Visa Payment Service Boosts Online Security
Credit card company VisaUSA launched a new payment service this week that will provide consumers with additional security as they shop online.
The service, Verified by Visa, allows participating merchants to prompt cardholders for a password during the online checkout process. Consumers register for Verified by Visa either through their bankcard issuers or on Visas Web site.
Visa executives said the goal of adding greater online security to credit- and debit-card payments is to increase consumer confidence in online shopping. Even though merchants and banks generally absorb the loss associated with fraudulent transactions, a report released earlier this year by Gartner Inc., in Stamford, Conn., found that security and privacy concerns stopped approximately 60 percent of adults from doing business online. In addition, more than 50 percent of adults who purchase online admit they are uncomfortable doing so, according to Gartner.
"Obviously, perception is very important, and even experienced shoppers still say credit card security is still a concern," said Jim McCarthy, senior vice president of e-Visa, the e-commerce division of VisaUSA, in San Francisco. "We are giving consumers control over their payment information."

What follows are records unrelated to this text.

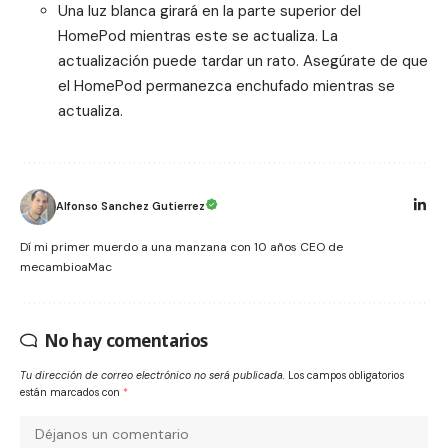
Una luz blanca girará en la parte superior del
HomePod mientras este se actualiza. La
actualización puede tardar un rato. Asegúrate de que
el HomePod permanezca enchufado mientras se
actualiza.
Alfonso Sanchez Gutierrez
Dí mi primer muerdo a una manzana con 10 años CEO de
mecambioaMac
No hay comentarios
Tu dirección de correo electrónico no será publicada.
Los campos obligatorios
están marcados con
*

Currently, Verified by Visa is optional for cardholders, online retailers and its member banks. As a result, cardholders who pass on Verified by Visa will still be able to make purchases on sites that do ask for passwords. At the same time, cardholders subscribed to the service will be able to use their credit cards at sites that do not ask for additional authentication. Visa, however, did not rule out the possibility of password authentication as the norm. Its not hard to see why: While 8 cents for every $100 in overall card purchasing volumes is lost to fraud, credit card companies get stuck with 28 cents of every $100 in online purchases because of fraud, McCarthy said.
"We have a vision that someday all Visa cards will work like this, but it will be driven by market adoption," McCarthy said. "Authentication has a tremendous curative effect on consumers and merchants, but its a question of when and how you get to that point."
During the online checkout process, a pop-up window will launch, establishing a secure socket layer dialog between the credit card issuing bank and the consumer. The user will be prompted for a password that the bank will use to authenticate the user. If the password is correct, the bank will then authorize the merchant to proceed with the transaction.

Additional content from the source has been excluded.